> _Aim of the task_
Only the lines containing "хроническими" belong in the answer; find them in the material below.

> _Records for this exercise_
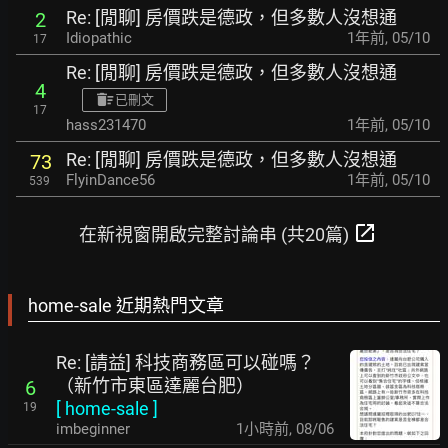
Re: [閒聊] 房價跌是德政，但多數人沒想通
2
Idiopathic
1年前
,
05/10
17
Re: [閒聊] 房價跌是德政，但多數人沒想通
4
已刪文
17
hass231470
1年前
,
05/10
Re: [閒聊] 房價跌是德政，但多數人沒想通
73
FlyinDance56
1年前
,
05/10
539
open_in_new
在新視窗開啟完整討論串 (共20篇)
home-sale 近期熱門文章
Re: [請益] 科技商務區可以碰嗎？
（新竹市東區達麗台肥）
6
[
home-sale
]
19
imbeginner
1小時前
,
08/06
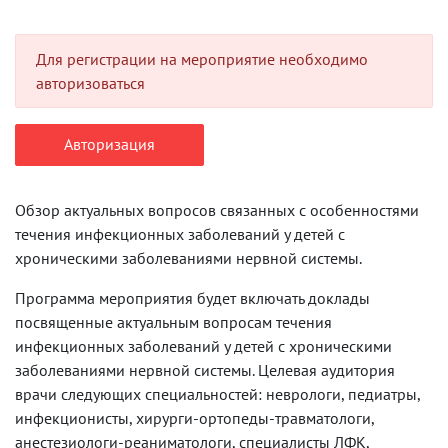
Для регистрации на мероприятие необходимо
авторизоваться
Авторизация
Обзор актуальных вопросов связанных с особенностями
течения инфекционных заболеваний у детей с
хроническими заболеваниями нервной системы.
Программа мероприятия будет включать доклады
посвященные актуальным вопросам течения
инфекционных заболеваний у детей с хроническими
заболеваниями нервной системы. Целевая аудитория
врачи следующих специальностей: неврологи, педиатры,
инфекционисты, хирурги-ортопеды-травматологи,
анестезиологи-реаниматологи, специалисты ЛФК,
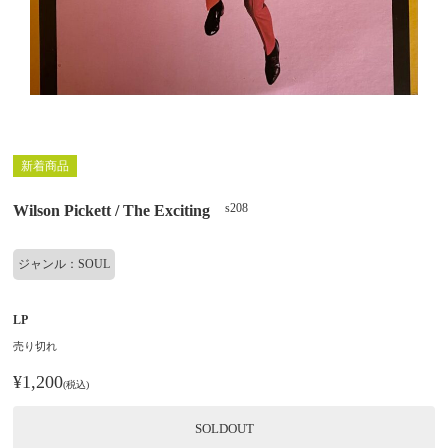
新着商品
s208
Wilson Pickett / The Exciting
ジャンル：SOUL
LP
売り切れ
¥1,200
(税込)
SOLDOUT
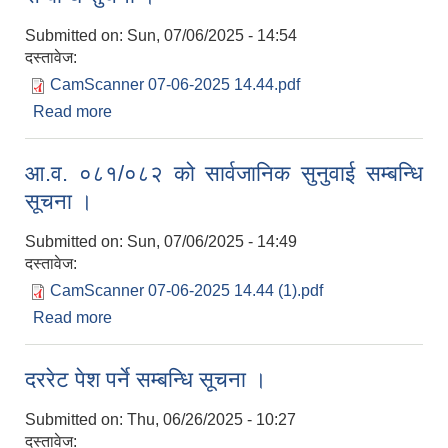
Submitted on:
Sun, 07/06/2025 - 14:54
दस्तावेज:
CamScanner 07-06-2025 14.44.pdf
Read more
about स्थानीय सेवामा कार्यरत कर्मचारीहरुको तहवृद्धिको
सम्बन्धि सुचना ।
आ.व. ०८१/०८२ को सार्वजानिक सुनुवाई सम्बन्धि
सूचना ।
Submitted on:
Sun, 07/06/2025 - 14:49
दस्तावेज:
CamScanner 07-06-2025 14.44 (1).pdf
Read more
about आ.व. ०८१/०८२ को सार्वजानिक सुनुवाई सम्बन्धि
सूचना ।
दररेट पेश पर्ने सम्बन्धि सूचना ।
Submitted on:
Thu, 06/26/2025 - 10:27
दस्तावेज:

> _Answer_
хроническими заболеваниями нервной системы.
инфекционных заболеваний у детей с хроническими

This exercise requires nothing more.